The group of bacteria called Enterobacteriaceae includes E. coli—a cause of food poisoning, as well as urinary tract and deadly bloodstream infections—and Klebsiella pneumoniae, which can lead to pneumonia, meningitis, and blood infections. Even the last-resort antibiotic carbapenem doesn’t work on some of these bacteria. Carbapenem-resistant Enterobacteriaceae top the WHO’s list of bacteria for which a new treatment is most desperately needed.

Certain strains of gonorrhea have become resistant to all but one class of antibiotics. “I don’t think it’s fair to say that resistant gonorrhea is common, but it’s becoming more and more of a problem in the last few years,” Shah says. The CDC has changed its treatment recommendations four times between 2010 and 2020 to account for increased resistance to a number of drugs.

Vancomycin-resistant enterococci (VRE) has been troubling healthcare providers for years, according to Shah. Enterococci infections often strike people who have already been hospitalized and are responsible for tens of thousands of hospital-acquired infections in the U.S. every year. In 2017, there were an estimated 54,500 VRE infections, of which about 5,400 were fatal.

What’s being done?

In June of 2017, the WHO’s Essential Medicines List got its biggest update in 40 years. In an effort to reduce overuse of last-resort antibiotics and lower the number of bacteria that become resistant to them, the list divides antibiotics into three classes.  

  • The “access” group consists of the most commonly used antibiotics, such as amoxicillin and azithromycin.

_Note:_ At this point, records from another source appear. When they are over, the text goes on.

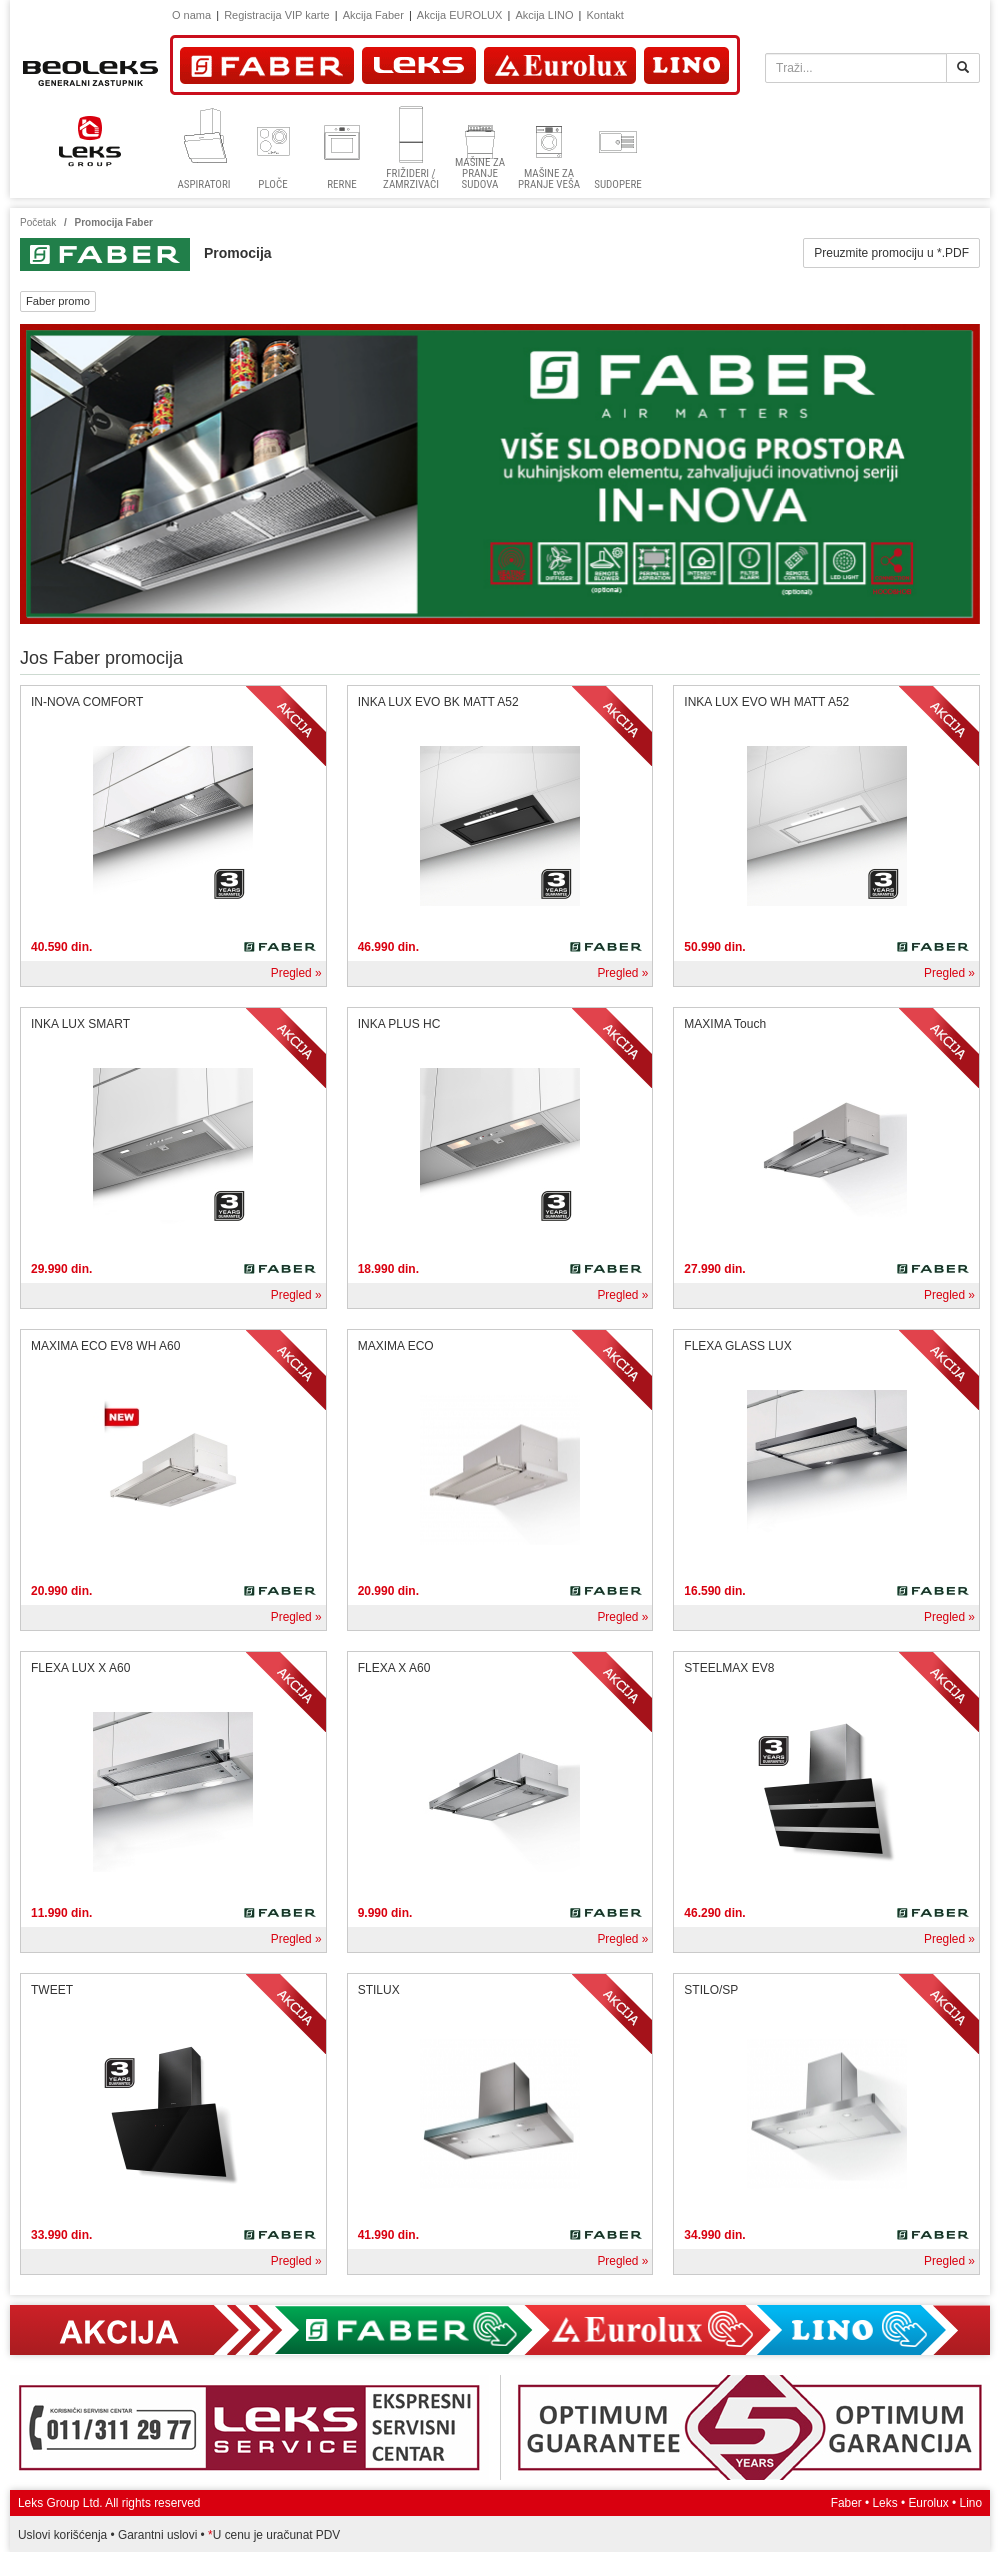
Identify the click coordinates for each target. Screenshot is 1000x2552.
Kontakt (604, 15)
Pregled (291, 973)
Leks (885, 2503)
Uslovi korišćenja (62, 2535)
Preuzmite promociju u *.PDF (891, 253)
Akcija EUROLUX (460, 15)
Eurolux (928, 2503)
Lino (971, 2503)
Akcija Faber (373, 15)
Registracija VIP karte (277, 15)
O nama (191, 15)
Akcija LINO (544, 15)
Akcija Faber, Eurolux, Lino (500, 2330)
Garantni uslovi (157, 2535)
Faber (846, 2503)
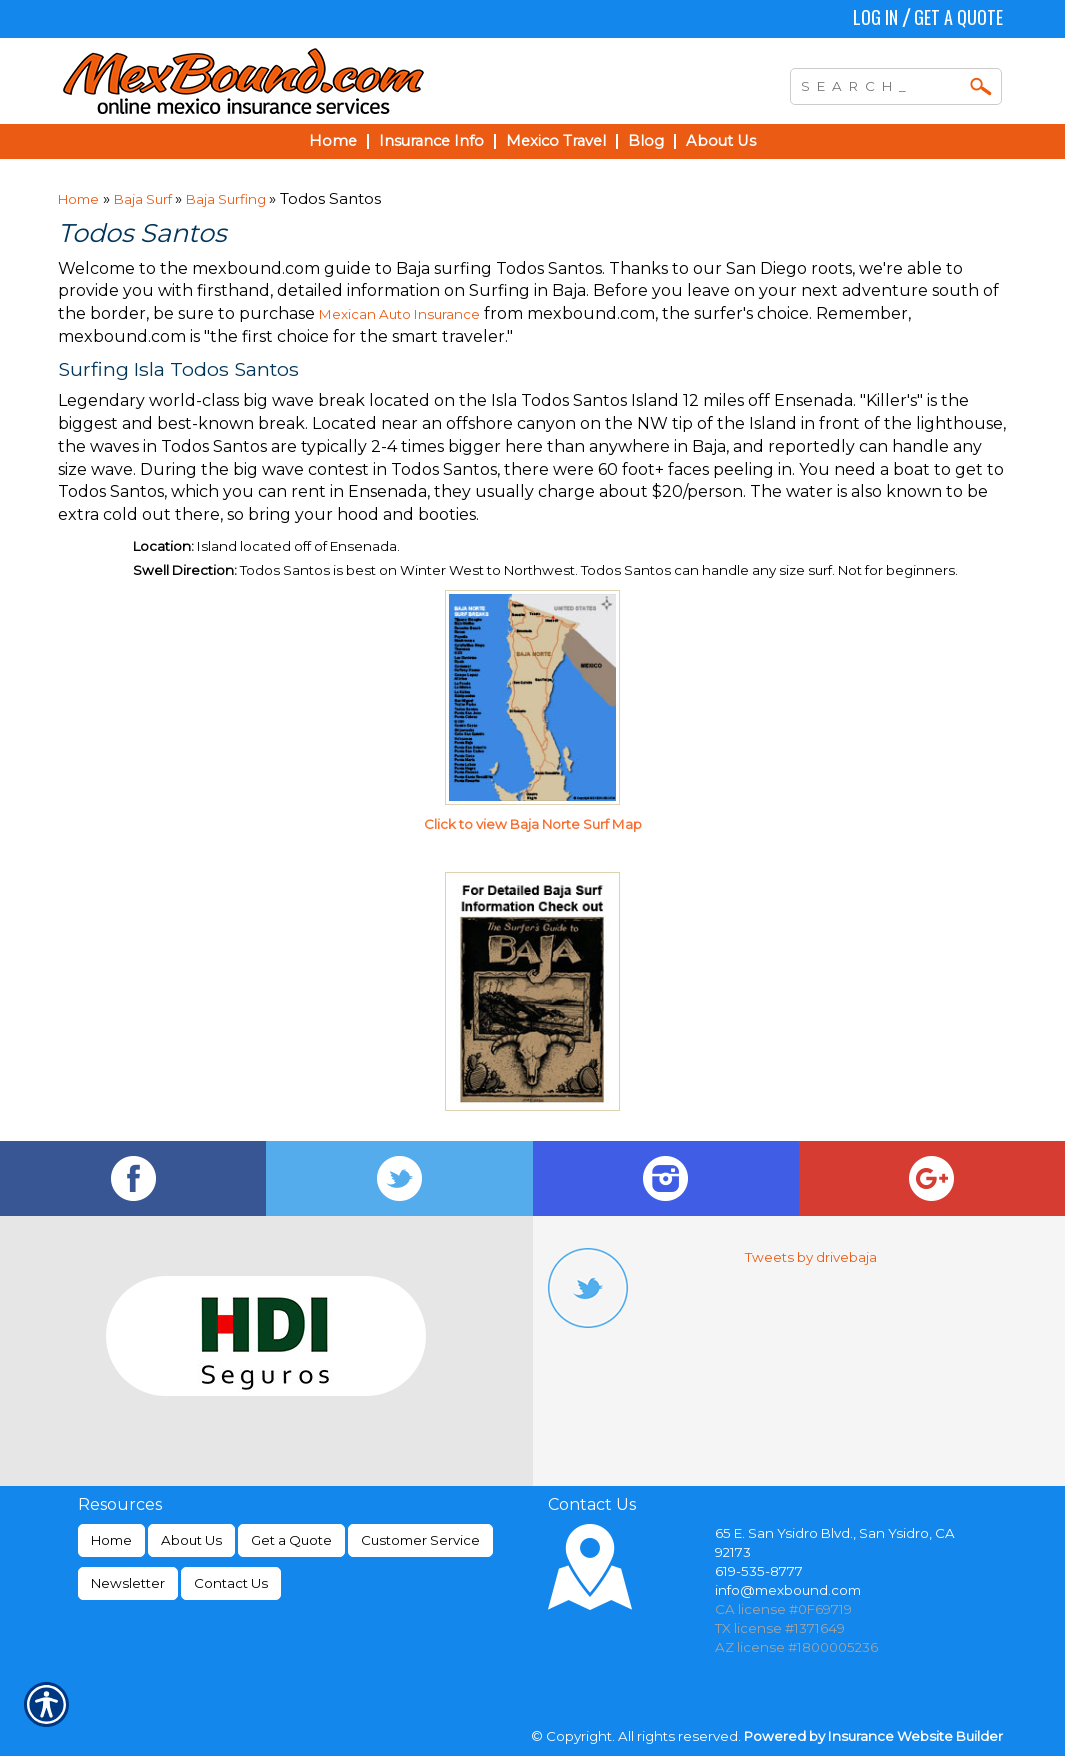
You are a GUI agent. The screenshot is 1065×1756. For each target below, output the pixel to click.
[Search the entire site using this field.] (881, 84)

They’re used to treat a wide variety of illnesses and should be available at all times.
  • The “watch” group includes first- or second-line treatments for a smaller number of infections.
  • The “reserve” group consists of last-resort treatments for when other antibiotics have failed to work.

The CDC has a similar effort with its hospital-based antibiotic stewardship programs.

As for antibiotics on farms, the European Union outlawed the use of antibiotics to promote growth in animals in 2006. The U.S. Food and Drug Administration (FDA) regulates antibiotic use. The Veterinary Feed Directive rule, which kicked in on January 1, 2017, requires a veterinarian to supervise medically important antibiotics when they are used on any food animal species, such as livestock or poultry—whether or not that animal is raised as food. It is also illegal in the U.S. now to use medically important antibiotics on animals purely to get them to grow.

Overuse of antibiotics on farm animals is widespread in low- and middle-income countries, however, and recent research has detected “hotspots” of antibiotic resistance in India, China, and many other countries.

On October 8, 2020, the U.S. government released a five-year plan to combat antibiotic-resistant bacteria. It aims to better detect resistant bacteria, speed up research, and improve collaboration among the many groups involved with this problem, including healthcare and veterinary professionals, farmers, researchers, and industry.

But fighting antibiotic resistance is slow work, and meanwhile, the pace of developing new antibiotic drugs has been slow.

“There’s not a lot of incentive for drug companies to make these new antibiotics,” says Shah. Drug companies haven’t been heavily investing in the research since there’s little chance to make money.

In recent years, some new antibiotics have arrived. But this type of research is unlikely to keep pace with the global scale of bacterial resistance, and efforts to get at the root of the problem are continuing.